Friday, August 19, 2011

Quick Chèvre and Cherry Tomato Pasta

I had been cold all morning and needed something warm on this chilly day, something other than a sandwich. Plus there was the fact that we had no bread. A salad is not warming and a toasted cheese sandwich was impossible. I have goat cheese that needs to be used, cherry tomatoes in the garden, basil in a glass on the counter and I always have pasta. I thought back to a recipe I vaguely remembered and entered ingredients into google. I came up with a basic plan and the photo shows the result. It was good, warm, and quick and easy enough to have for lunch.
Chèvre and Cherry Tomato Pasta
serves 1
a handful of cherry tomatoes, halved
1 clove of garlic. finely chopped
small handful of basil leaves, sliced
crumbled
fresh goat cheese
some extra virgin olive oil
salt and pepper to taste
a couple of pinches piment d'esplette, enough dry pasta, any shape, to serve one. I used linguine

Boil salted water to cook the pasta. While waiting for the water to boil and then for the pasta to cook, place tomatoes, garlic, and basel in a pasta bowl. Pour over a small amount of olive oil. This can be done as long as an hour before cooking the pasta. Crumble some goat cheese over the tomato mixture.
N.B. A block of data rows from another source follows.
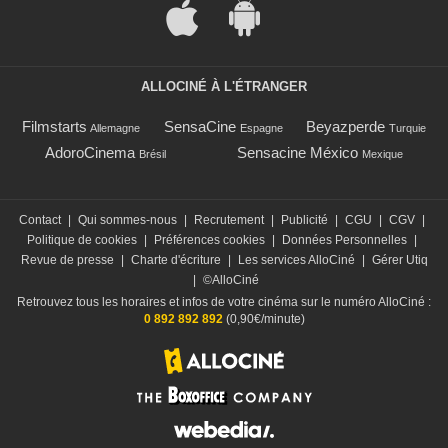
ALLOCINÉ À L'ÉTRANGER
Filmstarts
SensaCine
Beyazperde
Allemagne
Espagne
Turquie
AdoroCinema
Sensacine México
Brésil
Mexique
Contact
|
Qui sommes-nous
|
Recrutement
|
Publicité
|
CGU
|
CGV
|
Politique de cookies
|
Préférences cookies
|
Données Personnelles
|
Revue de presse
|
Charte d'écriture
|
Les services AlloCiné
|
Gérer Utiq
|
©AlloCiné
Retrouvez tous les horaires et infos de votre cinéma sur le numéro AlloCiné :
0 892 892 892
(0,90€/minute)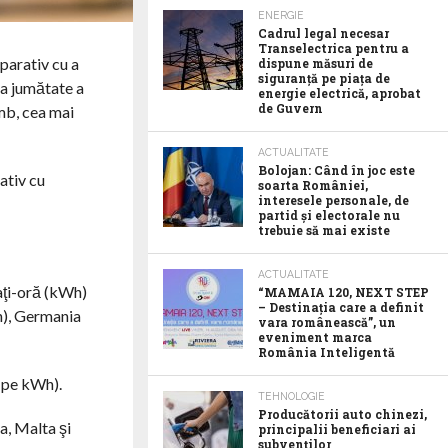
ENERGIE
Cadrul legal necesar
Transelectrica pentru a
mparativ cu a
dispune măsuri de
siguranță pe piața de
ua jumătate a
energie electrică, aprobat
de Guvern
imb, cea mai
ACTUALITATE
Bolojan: Când în joc este
ativ cu
soarta României,
interesele personale, de
partid și electorale nu
trebuie să mai existe
ACTUALITATE
aţi-oră (kWh)
“MAMAIA 120, NEXT STEP
– Destinația care a definit
Wh), Germania
vara românească”, un
eveniment marca
România Inteligentă
 pe kWh).
TEHNOLOGIE
Producătorii auto chinezi,
a, Malta şi
principalii beneficiari ai
subvenților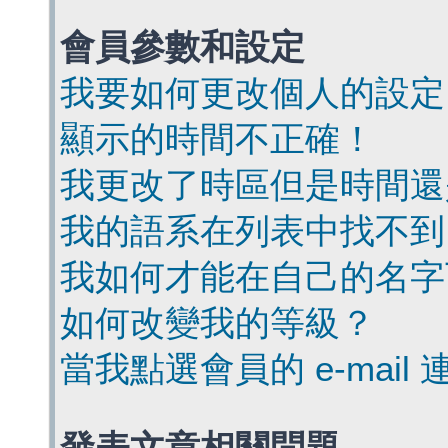
會員參數和設定
我要如何更改個人的設定
顯示的時間不正確！
我更改了時區但是時間還
我的語系在列表中找不到
我如何才能在自己的名字
如何改變我的等級？
當我點選會員的 e-mai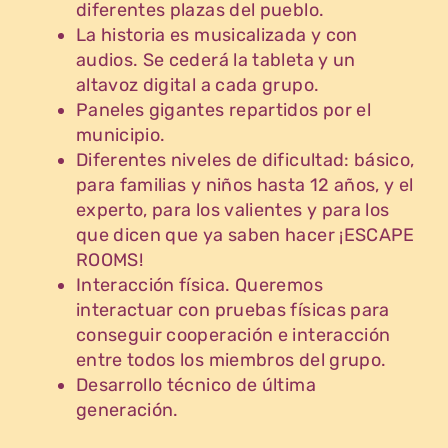
diferentes plazas del pueblo.
La historia es musicalizada y con
audios. Se cederá la tableta y un
altavoz digital a cada grupo.
Paneles gigantes repartidos por el
municipio.
Diferentes niveles de dificultad: básico,
para familias y niños hasta 12 años, y el
experto, para los valientes y para los
que dicen que ya saben hacer ¡ESCAPE
ROOMS!
Interacción física. Queremos
interactuar con pruebas físicas para
conseguir cooperación e interacción
entre todos los miembros del grupo.
Desarrollo técnico de última
generación.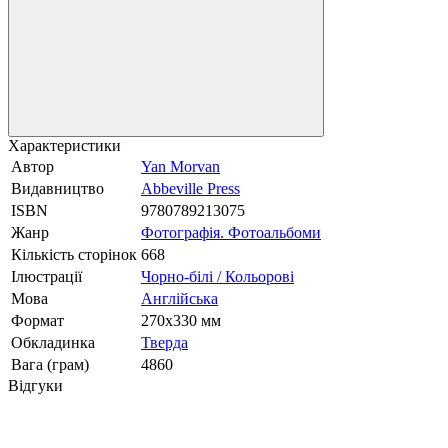
Характеристики
Автор
Yan Morvan
Видавництво
Abbeville Press
ISBN
9780789213075
Жанр
Фотографія. Фотоальбоми
Кількість сторінок
668
Ілюстрації
Чорно-білі / Кольорові
Мова
Англійська
Формат
270x330 мм
Обкладинка
Тверда
Вага (грам)
4860
Відгуки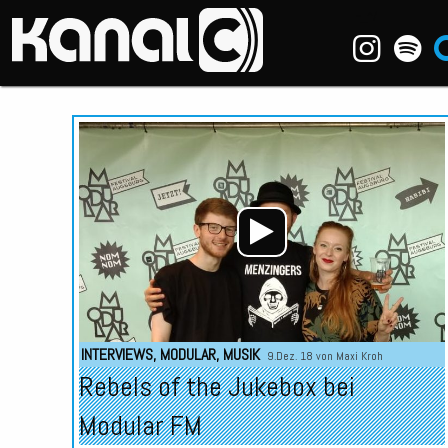
~_^/
INTERVIEWS
,
MODULAR
,
MUSIK
9.Dez. 18 von
Maxi Kroh
Rebels of the Jukebox bei
Modular FM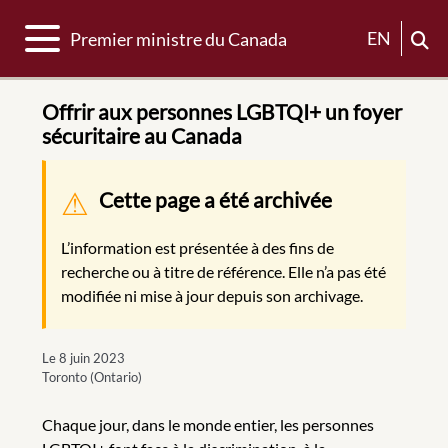
Basculer la navigation
EN
Premier ministre du Canada
Offrir aux personnes LGBTQI+ un foyer
sécuritaire au Canada
Message d'avertissement
Cette page a été archivée
L’information est présentée à des fins de
recherche ou à titre de référence. Elle n’a pas été
modifiée ni mise à jour depuis son archivage.
Le 8 juin 2023
Toronto (Ontario)
Chaque jour, dans le monde entier, les personnes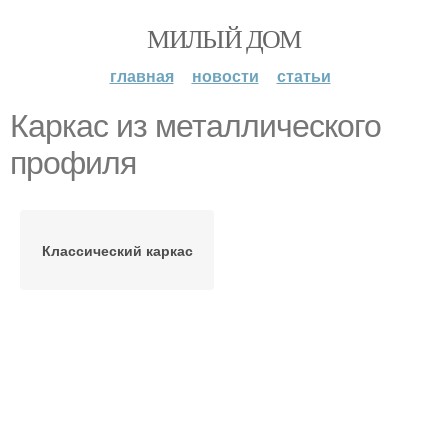
МИЛЫЙ ДОМ
главная
новости
статьи
Каркас из металлического
профиля
Классический каркас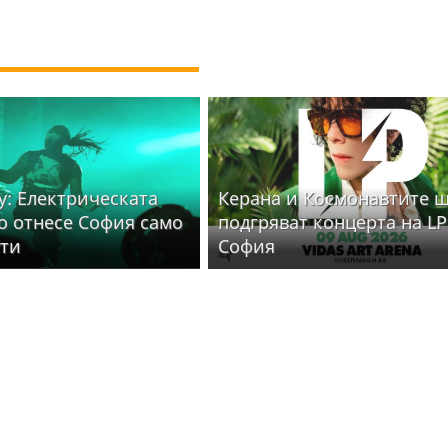
y: Електрическата
Керана и Космонавтите 
то отнесе София само
подгряват концерта на LP
ути
София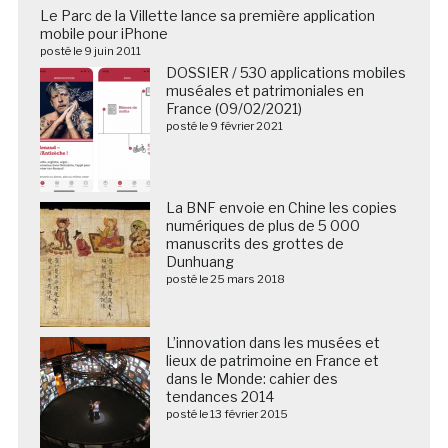
Le Parc de la Villette lance sa première application
mobile pour iPhone
posté le 9 juin 2011
DOSSIER / 530 applications mobiles
muséales et patrimoniales en
France (09/02/2021)
posté le 9 février 2021
La BNF envoie en Chine les copies
numériques de plus de 5 000
manuscrits des grottes de
Dunhuang
posté le 25 mars 2018
L’innovation dans les musées et
lieux de patrimoine en France et
dans le Monde: cahier des
tendances 2014
posté le 13 février 2015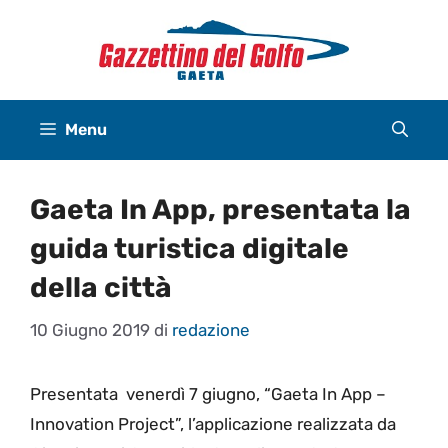
Vai
al
contenuto
Menu
Gaeta In App, presentata la
guida turistica digitale
della città
10 Giugno 2019
di
redazione
Presentata venerdì 7 giugno, “Gaeta In App –
Innovation Project”, l’applicazione realizzata da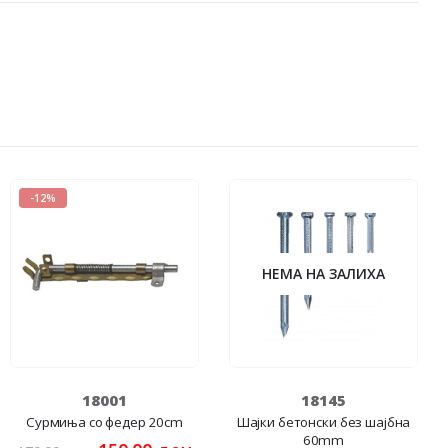
-12%
НЕМА НА ЗАЛИХА
18001
18145
Сурмиња со федер 20cm
Шајки бетонски без шајбна
60mm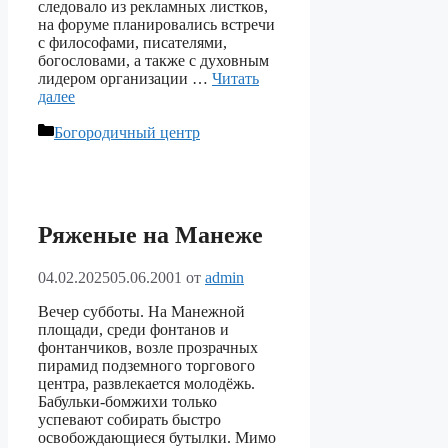
следовало из рекламных листков,
на форуме планировались встречи
с философами, писателями,
богословами, а также с духовным
лидером организации …
Читать
далее
Рубрики
Богородичный центр
Ряженые на Манеже
04.02.2025
05.06.2001
от
admin
Вечер субботы. На Манежной
площади, среди фонтанов и
фонтанчиков, возле прозрачных
пирамид подземного торгового
центра, развлекается молодёжь.
Бабульки-бомжихи только
успевают собирать быстро
освобождающиеся бутылки. Мимо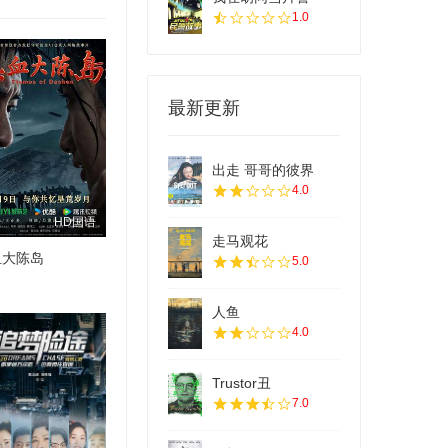
1.0
最新更新
出走 哥哥的彼界
4.0
HD国语
走马观花
血大陈岛
5.0
人鱼
4.0
Trustor丑
7.0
When the pasta is cooked, drain, saving some of the water. Immediately add the pasta to the tomato mixture and toss. The cheese will melt to coat the pasta. Add some of the reserved pasta water to make the sauce formed by the melted cheese the consistency you like. Salt and pepper to taste. Add piment d'esplette to taste.
This is very rich and I ended up with more than I could possibly eat for lunch. The big eater in our household happily finished it even though he doesn't like chèvre.

Saturday, August 13, 2011

Clam Chowder

A friend of mine unfortunately had to have a tooth pulled and wasn't able to have anything but soft food that she didn't have to chew. I made her a pot of this clam chowder which is a variation of the recipe from the first Sunset " Best Recipes" cookbook.

Clam Chowder
6 slices of the best bacon you can find. Mine was from the Corralitos Market
A little more than a pound of potatoes, la ratte or Yukon gold, diced
1 large onion, diced
2 cans clams
4 tablespoons butter
2 tablespoons flour
1 1/2 to 2 cups whole milk
Fresh thyme
Salt pepper

Cut the bacons into lardons and brown over medium heat in a large pot. Remove bacon from the pot and add onions to the fat. Cook until almost translucent. If there isn't enough fat from the bacon to cook the onions, add a tablespoon of butter to the pot. Add potatoes and thyme. Stir and cook for a few minutes longer. Add liquid from the clams. If there isn't enough to almost cover the onions and potatoes, add water until almost covered. Bring to a simmer and cook until the potatoes are tender. Melt the butter, 3 to 4 T, add the flour, and cook until bubbly. Slowly stir in 1 1/2 cup milk and cook until thickened. Add the thickened milk to the potatoes. Stir in the clams and bacon. Add salt and pepper to taste. If too thick, add more milk until the chowder is the consistency you like.